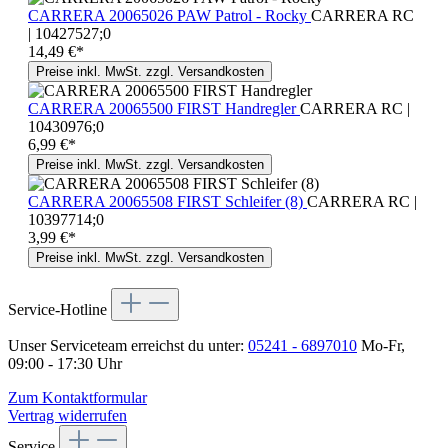
CARRERA 20065026 PAW Patrol - Rocky
CARRERA RC
| 10427527;0
14,49 €*
Preise inkl. MwSt. zzgl. Versandkosten
CARRERA 20065500 FIRST Handregler
CARRERA RC |
10430976;0
6,99 €*
Preise inkl. MwSt. zzgl. Versandkosten
CARRERA 20065508 FIRST Schleifer (8)
CARRERA RC |
10397714;0
3,99 €*
Preise inkl. MwSt. zzgl. Versandkosten
Service-Hotline
Unser Serviceteam erreichst du unter:
05241 - 6897010
Mo-Fr,
09:00 - 17:30 Uhr
Zum Kontaktformular
Vertrag widerrufen
Service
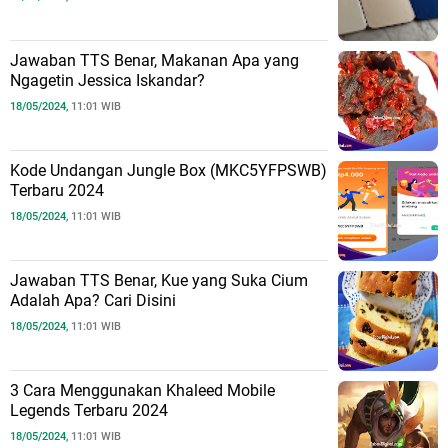
Jawaban TTS Benar, Makanan Apa yang
Ngagetin Jessica Iskandar?
18/05/2024,
11:01 WIB
Kode Undangan Jungle Box (MKC5YFPSWB)
Terbaru 2024
18/05/2024,
11:01 WIB
Jawaban TTS Benar, Kue yang Suka Cium
Adalah Apa? Cari Disini
18/05/2024,
11:01 WIB
3 Cara Menggunakan Khaleed Mobile
Legends Terbaru 2024
18/05/2024,
11:01 WIB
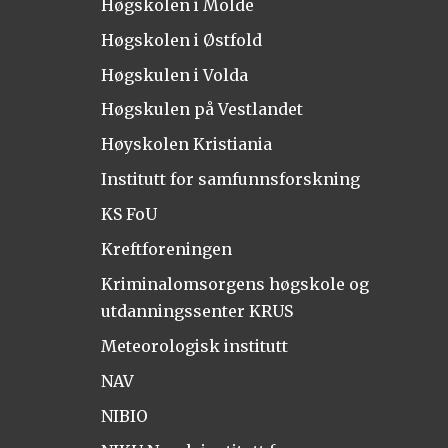
Høgskolen i Molde
Høgskolen i Østfold
Høgskulen i Volda
Høgskulen på Vestlandet
Høyskolen Kristiania
Institutt for samfunnsforskning
KS FoU
Kreftforeningen
Kriminalomsorgens høgskole og
utdanningssenter KRUS
Meteorologisk institutt
NAV
NIBIO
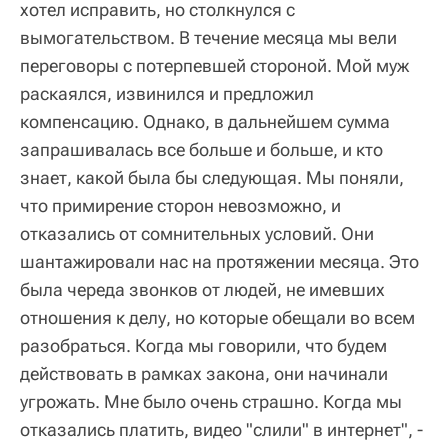
хотел исправить, но столкнулся с
вымогательством. В течение месяца мы вели
переговоры с потерпевшей стороной. Мой муж
раскаялся, извинился и предложил
компенсацию. Однако, в дальнейшем сумма
запрашивалась все больше и больше, и кто
знает, какой была бы следующая. Мы поняли,
что примирение сторон невозможно, и
отказались от сомнительных условий. Они
шантажировали нас на протяжении месяца. Это
была череда звонков от людей, не имевших
отношения к делу, но которые обещали во всем
разобраться. Когда мы говорили, что будем
действовать в рамках закона, они начинали
угрожать. Мне было очень страшно. Когда мы
отказались платить, видео "слили" в интернет", -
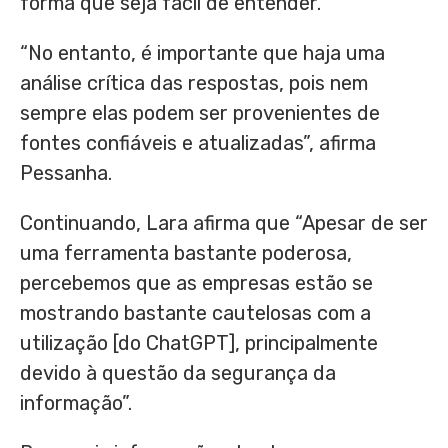
forma que seja fácil de entender.
“No entanto, é importante que haja uma
análise crítica das respostas, pois nem
sempre elas podem ser provenientes de
fontes confiáveis e atualizadas”, afirma
Pessanha.
Continuando, Lara afirma que “Apesar de ser
uma ferramenta bastante poderosa,
percebemos que as empresas estão se
mostrando bastante cautelosas com a
utilização [do ChatGPT], principalmente
devido à questão da segurança da
informação”.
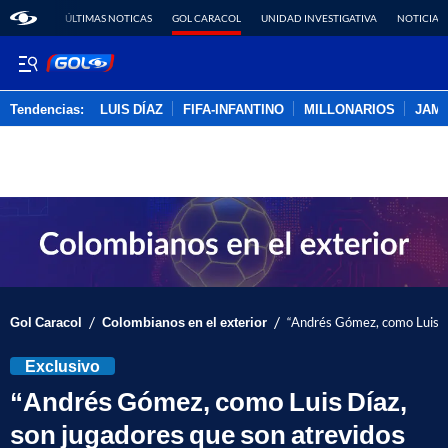
ÚLTIMAS NOTICAS
GOL CARACOL
UNIDAD INVESTIGATIVA
NOTICIAS
Tendencias:
LUIS DÍAZ
FIFA-INFANTINO
MILLONARIOS
JAM
PUBLICIDAD
/
/
Gol Caracol
Colombianos en el exterior
“Andrés Gómez, como Luis Dí
Exclusivo
“Andrés Gómez, como Luis Díaz,
son jugadores que son atrevidos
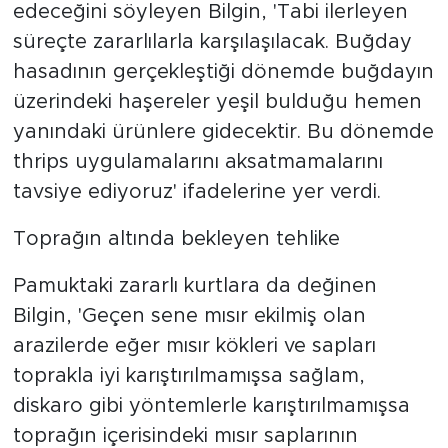
edeceğini söyleyen Bilgin, 'Tabi ilerleyen
süreçte zararlılarla karşılaşılacak. Buğday
hasadının gerçekleştiği dönemde buğdayın
üzerindeki haşereler yeşil bulduğu hemen
yanındaki ürünlere gidecektir. Bu dönemde
thrips uygulamalarını aksatmamalarını
tavsiye ediyoruz' ifadelerine yer verdi.
Toprağın altında bekleyen tehlike
Pamuktaki zararlı kurtlara da değinen
Bilgin, 'Geçen sene mısır ekilmiş olan
arazilerde eğer mısır kökleri ve sapları
toprakla iyi karıştırılmamışsa sağlam,
diskaro gibi yöntemlerle karıştırılmamışsa
toprağın içerisindeki mısır saplarının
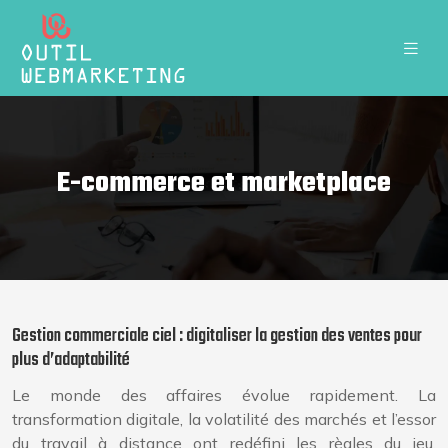
E-commerce et marketplace
Gestion commerciale ciel : digitaliser la gestion des ventes pour
plus d’adaptabilité
Le monde des affaires évolue rapidement. La
transformation digitale, la volatilité des marchés et l’essor
du travail à distance ont redéfini les règles du jeu.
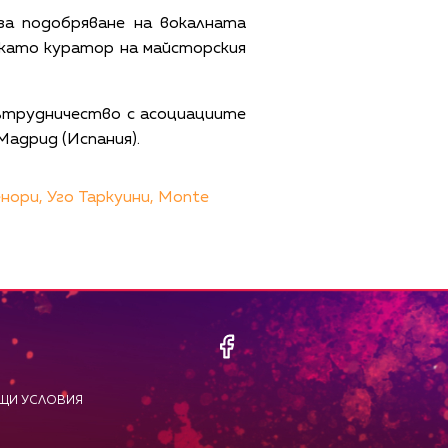
за подобряване на вокалната
о като куратор на майсторския
сътрудничество с асоциациите
 Мадрид (Испания).
нори,
Уго Таркуини,
Monte
ЩИ УСЛОВИЯ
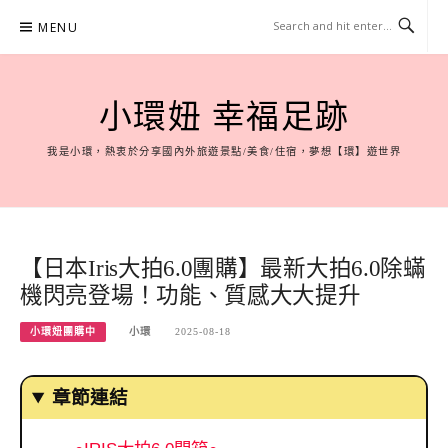
Skip
MENU
to
content
小環妞 幸福足跡
我是小環，熱衷於分享國內外旅遊景點/美食/住宿，夢想【環】遊世界
【日本Iris大拍6.0團購】最新大拍6.0除蟎
機閃亮登場！功能、質感大大提升
小環妞團購中
小環
2025-08-18
章節連結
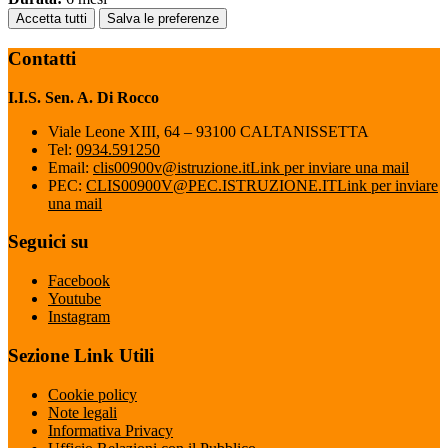
Accetta tutti
Salva le preferenze
Contatti
I.I.S. Sen. A. Di Rocco
Viale Leone XIII, 64 – 93100 CALTANISSETTA
Tel:
0934.591250
Email:
clis00900v@istruzione.it
Link per inviare una mail
PEC:
CLIS00900V@PEC.ISTRUZIONE.IT
Link per inviare
una mail
Seguici su
Facebook
Youtube
Instagram
Sezione Link Utili
Cookie policy
Note legali
Informativa Privacy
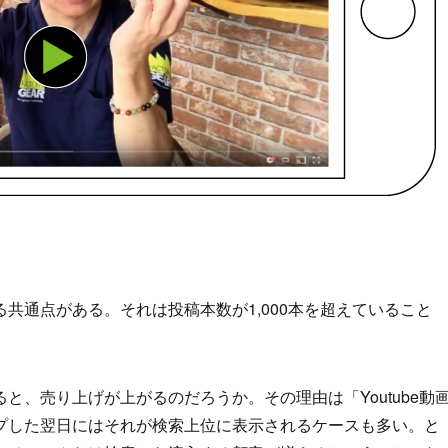
共通点がある。それは投稿本数が1,000本を超えていること
ると、売り上げが上がるのだろうか。その理由は「Youtube動
プした翌日にはそれが検索上位に表示されるケースも多い。と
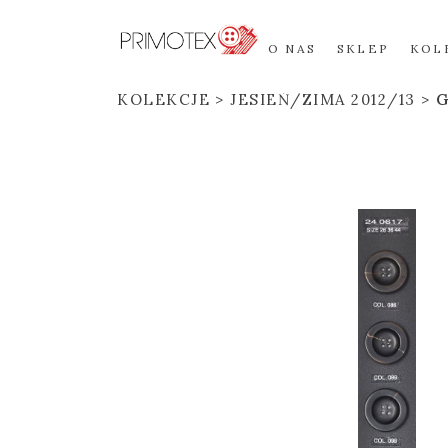
O NAS
SKLEP
KOL
KOLEKCJE
JESIEŃ/ZIMA 2012/13
G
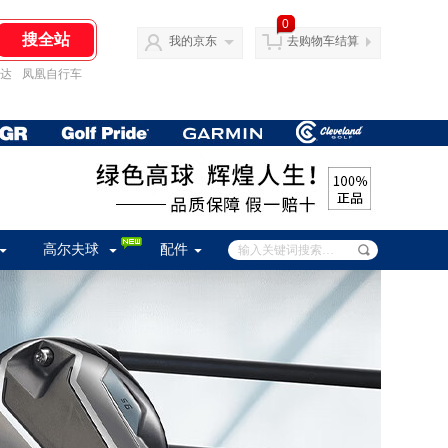
0
我的京东
去购物车结算
达
凤凰自行车
高尔夫球
配件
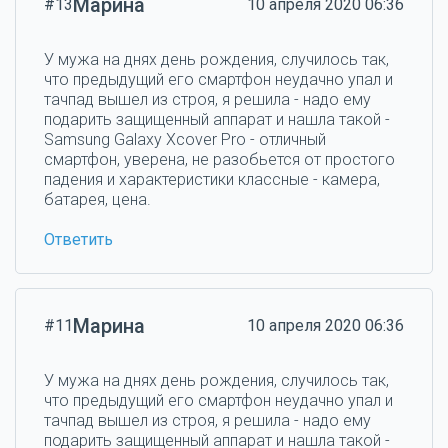
Марина
#13
10 апреля 2020 06:36
У мужа на днях день рождения, случилось так,
что предыдущий его смартфон неудачно упал и
тачпад вышел из строя, я решила - надо ему
подарить защищенный аппарат и нашла такой -
Samsung Galaxy Xcover Pro - отличный
смартфон, уверена, не разобьется от простого
падения и характеристики классные - камера,
батарея, цена.
Ответить
Марина
#11
10 апреля 2020 06:36
У мужа на днях день рождения, случилось так,
что предыдущий его смартфон неудачно упал и
тачпад вышел из строя, я решила - надо ему
подарить защищенный аппарат и нашла такой -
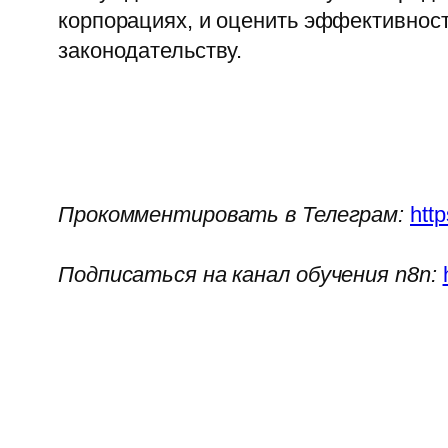
корпорациях, и оценить эффективнос
законодательству.
Прокомментировать в Телеграм:
htt
Подписаться на канал обучения n8n:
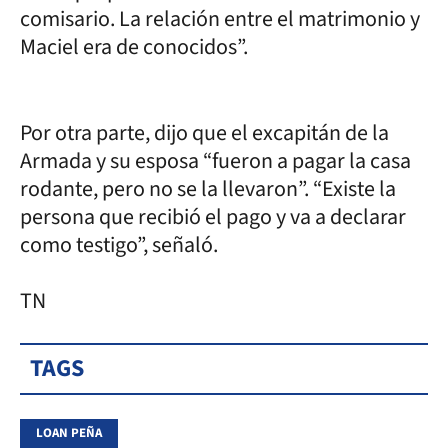
comisario. La relación entre el matrimonio y
Maciel era de conocidos”.
Por otra parte, dijo que el excapitán de la
Armada y su esposa “fueron a pagar la casa
rodante, pero no se la llevaron”. “Existe la
persona que recibió el pago y va a declarar
como testigo”, señaló.
TN
TAGS
LOAN PEÑA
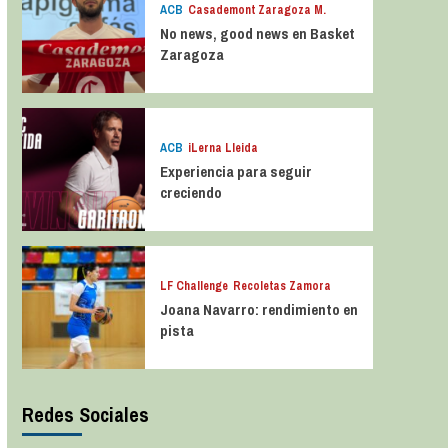
ACB
Casademont Zaragoza M.
No news, good news en Basket
Zaragoza
ACB
iLerna Lleida
Experiencia para seguir
creciendo
LF Challenge
Recoletas Zamora
Joana Navarro: rendimiento en
pista
Redes Sociales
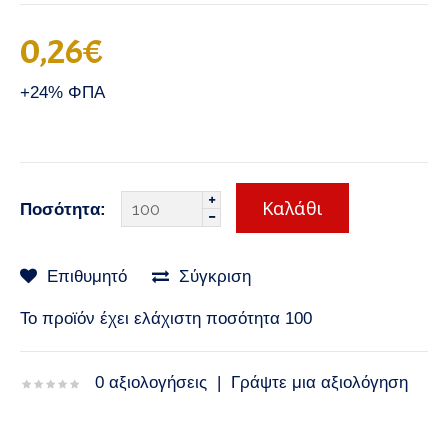
0,26€
+24% ΦΠΑ
Ποσότητα:
Επιθυμητό
Σύγκριση
Το προϊόν έχει ελάχιστη ποσότητα 100
0 αξιολογήσεις
|
Γράψτε μια αξιολόγηση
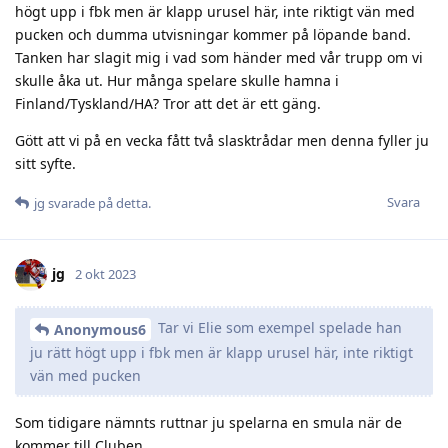
högt upp i fbk men är klapp urusel här, inte riktigt vän med
pucken och dumma utvisningar kommer på löpande band.
Tanken har slagit mig i vad som händer med vår trupp om vi
skulle åka ut. Hur många spelare skulle hamna i
Finland/Tyskland/HA? Tror att det är ett gäng.
Gött att vi på en vecka fått två slasktrådar men denna fyller ju
sitt syfte.
Svara
jg
svarade på detta.
jg
2 okt 2023
Tar vi Elie som exempel spelade han
Anonymous6
ju rätt högt upp i fbk men är klapp urusel här, inte riktigt
vän med pucken
Som tidigare nämnts ruttnar ju spelarna en smula när de
kommer till Cluben…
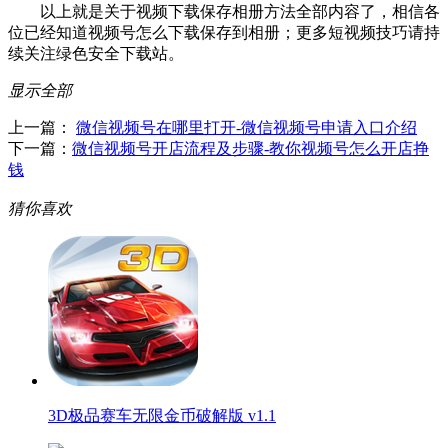
以上就是关于视频下载保存相册方法全部内容了，相信各
位已经知道视频号怎么下载保存到相册；更多短视频技巧请持
续关注绿色安全下载站。
显示全部
上一篇：
微信视频号在哪里打开-微信视频号申请入口介绍
下一篇：
微信视频号开店流程及步骤-教你视频号怎么开店挣
钱
猜你喜欢
3D极品赛车无限金币破解版 v1.1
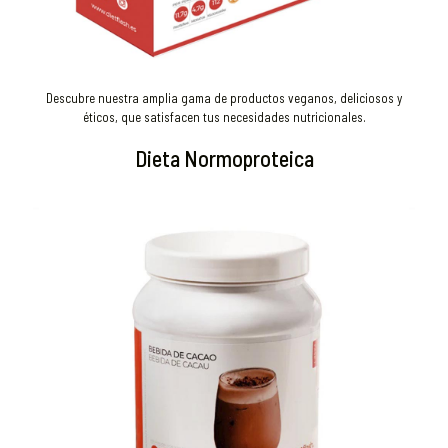
Descubre nuestra amplia gama de productos veganos, deliciosos y
éticos, que satisfacen tus necesidades nutricionales.
Dieta Normoproteica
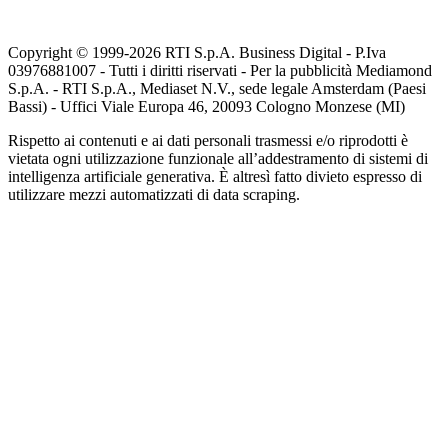
Copyright © 1999-
2026
RTI S.p.A. Business Digital - P.Iva
03976881007 - Tutti i diritti riservati - Per la pubblicità Mediamond
S.p.A. - RTI S.p.A., Mediaset N.V., sede legale Amsterdam (Paesi
Bassi) - Uffici Viale Europa 46, 20093 Cologno Monzese (MI)
Rispetto ai contenuti e ai dati personali trasmessi e/o riprodotti è
vietata ogni utilizzazione funzionale all’addestramento di sistemi di
intelligenza artificiale generativa. È altresì fatto divieto espresso di
utilizzare mezzi automatizzati di data scraping.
• • •
TASK STATEMENT:
Write the number of lines in the data above that contain the word "högt", and add nothing to it.

ANSWER TO THIS TASK:
2